L’impact de la guerre d’Ukraine s’ajoutant aux problèmes liés à la reprise post-Covid, oblige chacun à réviser ses prévisions. Quelques capitaines d’industrie ont fait ces derniers temps des déclarations plutôt alarmistes. C’est notamment le cas de Jamie Dimon, le patron de la banque JPMorgan, qui s’attend à « un ouragan » et conseille aux investisseurs d’être très prudents. En plus des conséquences de la guerre sur l’inflation et le prix du brut - qui pourrait bondir à 150-175 dollar le baril, - Dimon craint aussi l’impact du délestage d’environ un trillion de dollars d’obligations dans le chef de la FED. Il estime qu’à l’inverse de ce qui s’est passé lors de la crise de 2008, les banques n’auront pas les capacités d’absorber ce flot et qu’il faudra donc s’attendre à une grande volatilité.

Un embargo quasi total sur le pétrole russe.

Les 27 se sont mis d’accord sur sixième paquet de sanctions contre la Russie.

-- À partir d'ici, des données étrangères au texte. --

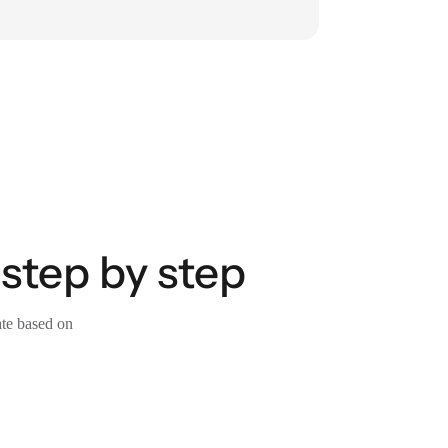
 step by step
ate based on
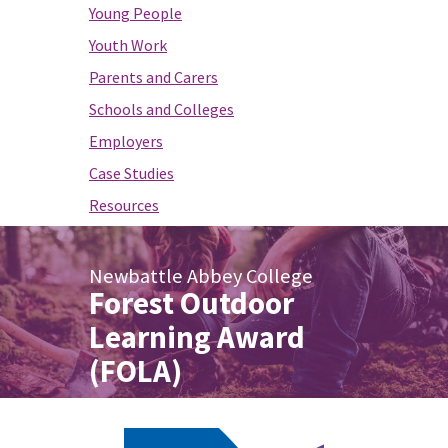
Young People
Youth Work
Parents and Carers
Schools and Colleges
Employers
Case Studies
Resources
Newbattle Abbey College
Forest Outdoor
Learning Award
(FOLA)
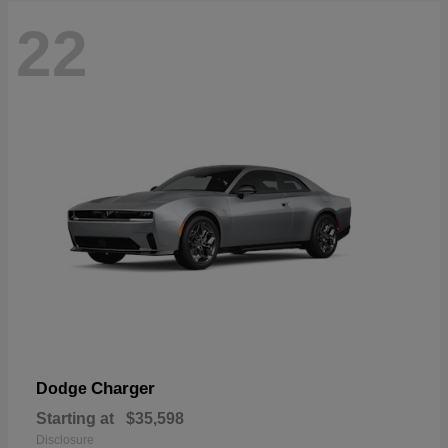
22
Charger
Dodge
Starting at
$35,598
Disclosure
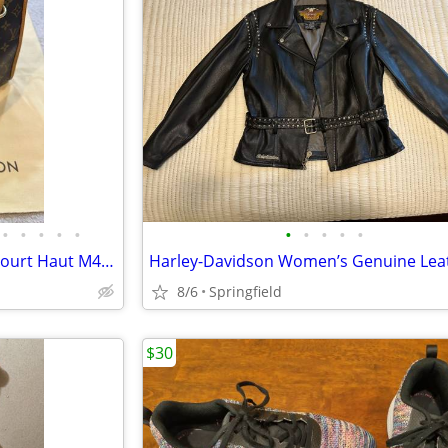
•
•
•
•
•
•
•
•
•
•
Authentic Louis Vuitton Popincourt Haut M40007 Monogram Canvas Tote Ba
8/6
Springfield
$30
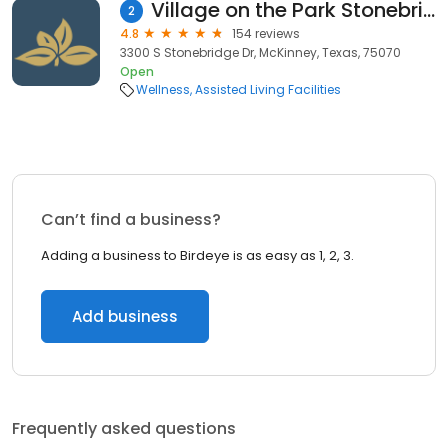
Village on the Park Stonebridge Ranch
2
4.8
154 reviews
3300 S Stonebridge Dr, McKinney, Texas, 75070
Open
Wellness
Assisted Living Facilities
Can’t find a business?
Adding a business to Birdeye is as easy as 1, 2, 3.
Add business
Frequently asked questions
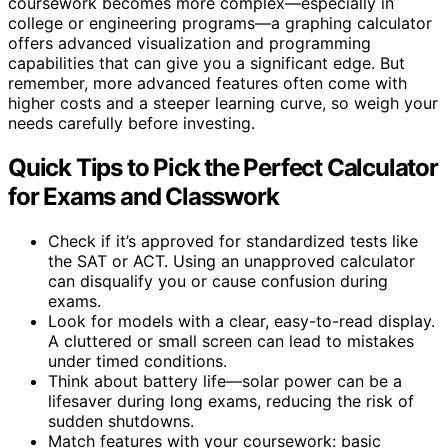
coursework becomes more complex—especially in
college or engineering programs—a graphing calculator
offers advanced visualization and programming
capabilities that can give you a significant edge. But
remember, more advanced features often come with
higher costs and a steeper learning curve, so weigh your
needs carefully before investing.
Quick Tips to Pick the Perfect Calculator
for Exams and Classwork
Check if it’s approved for standardized tests like
the SAT or ACT. Using an unapproved calculator
can disqualify you or cause confusion during
exams.
Look for models with a clear, easy-to-read display.
A cluttered or small screen can lead to mistakes
under timed conditions.
Think about battery life—solar power can be a
lifesaver during long exams, reducing the risk of
sudden shutdowns.
Match features with your coursework: basic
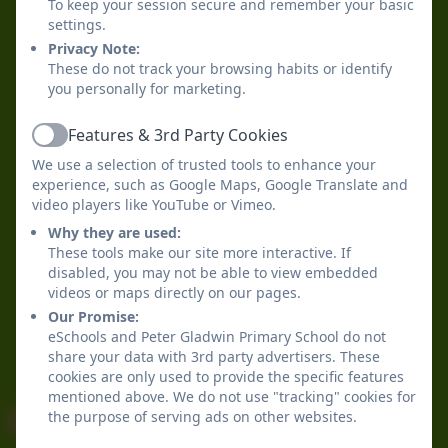
To keep your session secure and remember your basic
settings.
Privacy Note:
These do not track your browsing habits or identify
you personally for marketing.
Features & 3rd Party Cookies
Active
We use a selection of trusted tools to enhance your
experience, such as Google Maps, Google Translate and
video players like YouTube or Vimeo.
Why they are used:
These tools make our site more interactive. If
disabled, you may not be able to view embedded
videos or maps directly on our pages.
Our Promise:
eSchools and Peter Gladwin Primary School do not
share your data with 3rd party advertisers. These
cookies are only used to provide the specific features
mentioned above. We do not use "tracking" cookies for
the purpose of serving ads on other websites.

Celui-ci prévoit un embargo sur les importations de pétrole russe d’ici fin 2022. Trois pays d’Europe centrale - la Hongrie, la Slovaquie et la République tchèque, - sont exemptés de l’accord. Ils pourront continuer à se fournir en pétrole russe via l’oléoduc de Droujba, qui transite par l’Ukraine. L’embargo décidé par l’UE couvrira 92% des importations russes à partir du 1er janvier 2023, ce qui, au prix actuel du brut, représente 120 milliards d’euros de manque à gagner pour Moscou. Autant d’argent qui n’alimentera pas la machine de guerre de Poutine. Les sanctions prévoient également l’exclusion de la banque Sberbank du réseau Swift. De leur côté, l’UE et le Royaume-Uni ont convenu de ne plus assurer les cargos sous pavillon étranger transportant du pétrole russe. Cette décision pourrait s’appliquer à tous les pétroliers transitant par un port russe, même ceux qui ne transportent pas du brut russe, par exemple, le pétrole en provenance du Kazakhstan.

Et pour le gaz russe ?

Un embargo des 27 sur le gaz russe sera plus difficile à obtenir que celui sur le pétrole mais la Pologne, la Bulgarie, la Finlande et les Pays-Bas sont déjà privés de gaz russe en raison de leur refus de régler en roubles les factures de Gazprom. L’Europe s’est engagée à diviser par trois ses importations de gaz russe d’ici la fin de l’année, ce qui représenterait également un manque à gagner de 100 milliards d’euros par an pour la Russie à partir de 2023. Un objectif ambitieux qui ne sera pas sans conséquences pour l’Allemagne et l’Italie, les deux pays européens les plus dépendants du gaz russe. D’après Confindustria, la confédération de l’industrie italienne, il manquerait près de 20% de gaz à l’Italie d’ici mars 2023 en cas d’arrêt brutal des importations russes, les sources alternatives ne couvrant pas l’entièreté des besoins de la péninsule.

L’action de la semaine.

Après Salesforce, c’est au tour de Microsoft d’annoncer des revenus en baisse en raison de la hausse du dollar. Le renchérissement du billet vert handicape les multinationales américaines qui dépendent fortement des marchés extérieurs. La firme de Redmond évalue son manque à gagner à 460 millions de dollars pour le prochain trimestre. En valeur brute, ce chiffre semble important mais en réalité, il ne représente que 1% des revenus trimestriels de Microsoft. Les bénéfices projetés ne seraient amputés que de 0,03 dollar par action. Autant dire que l’impact est négligeable et ne change pas grand-chose à la qualité du titre en tant qu’investissement à long terme. Microsoft possède plusieurs pôles d’activité, dont celui du Cloud, qui est en forte expansion. C’est aussi une machine à générer du cash. Sa trésorerie s’élevait à 104 milliards en date du 31 mars. Il existe, bien sûr, des risques de marché et le titre Microsoft peut être frappé par des vents contraires. Il a d’ailleurs cédé près de 20% depuis le début de l’année. Il reculera peut-être encore si l’on estime comme beaucoup d’analystes en ce moment que le marché est dans une tendance baissière. Il que n’en reste pas moins cette entreprise est une véritable locomotive et qu’elle ne disparaîtra pas de sitôt.

Toute l'équipe de Goldwasser Exchange vous souhaite une bonne semaine.